What is an issue that according to the log, you are having bytes_retransmit as well as bytes_invalid in your communication.

This points to either hardware issues or potentially kernel issues on the host. More on this here.

I suspect the EBB and CANBUS system as well

I kept my eye out if Bytes_invalid showed anything other than Zero (o).
But the bytes_retransmit thing, if that shows a value other than zero, there is an issue?

I think the ''overload that you see on the screen is indeed not that indicative as the CB2 that I am using has 4 kernels. so hence it might show > 100%

Now running a script to see the memory and CPU values live from the host CB2.

Look into your klippy.log. The above is not relevant.

I indeed see it now.
bytes_retransmit slowly creeps up from 0 to in the thousands during printing.

So it is the EBB36 giving the issue here. interesting
What could that be.

Without wanting to sound rude, it would really help if you read the provided information and follow it. There is unfortunately no “press button A solution”.

I understand. Thinking out loud in my last comment, not asking for press button A solution. But can understand how that can come across. anyways, I am reading up on your link on the Klipper site :+1:
Do appreciate the assistance!

Could you please post a picture how you mounted your EBB?

sure!




Found a discrepancy:

Ran a query based on the documentation from the link Sineos sent.

Query was to check qlen which should be not more than 128.
Result shows qlen 1024. Lets see if that can be fixed.


Thanks. I’ll get back on the weekend, cause I would like to go deeper on that (time).

Thanks! much appreciated!

I think my problem has been solved.
It was indeed the bytes_retransmit issue which was increasing incremental until the buffer was full and eventually shut down.

Ran the same 4hour print and finished without issues.

Checked the log, no incremental bytes_retransmits

What did I do?
Solution:
The CAN0 file was set to the following:

allow-hotplug can0
iface can0 can static
bitrate 1000000
up ifconfig $IFACE txqueuelen 1024

According to the klipper database this should not be set at 1024 but max 128.

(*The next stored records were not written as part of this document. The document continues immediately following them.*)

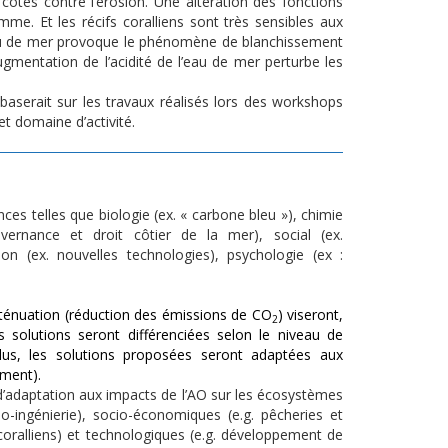
tes contre l’érosion. Une altération des fonctions
mme. Et les récifs coralliens sont très sensibles aux
eau de mer provoque le phénomène de blanchissement
augmentation de l’acidité de l’eau de mer perturbe les
e baserait sur les travaux réalisés lors des workshops
et domaine d’activité.
ces telles que biologie (ex. « carbone bleu »), chimie
ouvernance et droit côtier de la mer), social (ex.
on (ex. nouvelles technologies), psychologie (ex :
tténuation (réduction des émissions de CO
) viseront,
2
 solutions seront différenciées selon le niveau de
e plus, les solutions proposées seront adaptées aux
ement).
 d’adaptation aux impacts de l’AO sur les écosystèmes
eo-ingénierie), socio-économiques (e.g. pêcheries et
 coralliens) et technologiques (e.g. développement de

SSH’d into the host, looked up the file and changed the text to the following according to Klipper troubelshooting database:

**allow-hotplug can0
iface can0 can static
bitrate 1000000
up ip link set $IFACE txqueuelen 128
**

The above change seems to have solved my issue.
Lucky me cause I was about to pull the CANBUS and run the hotend wired to the mainboard. Already had the wiring ready for it haha! Guess I get to use that for a new build.

Thanks @Sineos for pointing me in the right direction!!!

I hope everyone that sees this thread and has the same issue can fix it now.
It was a very frustrating issue to find.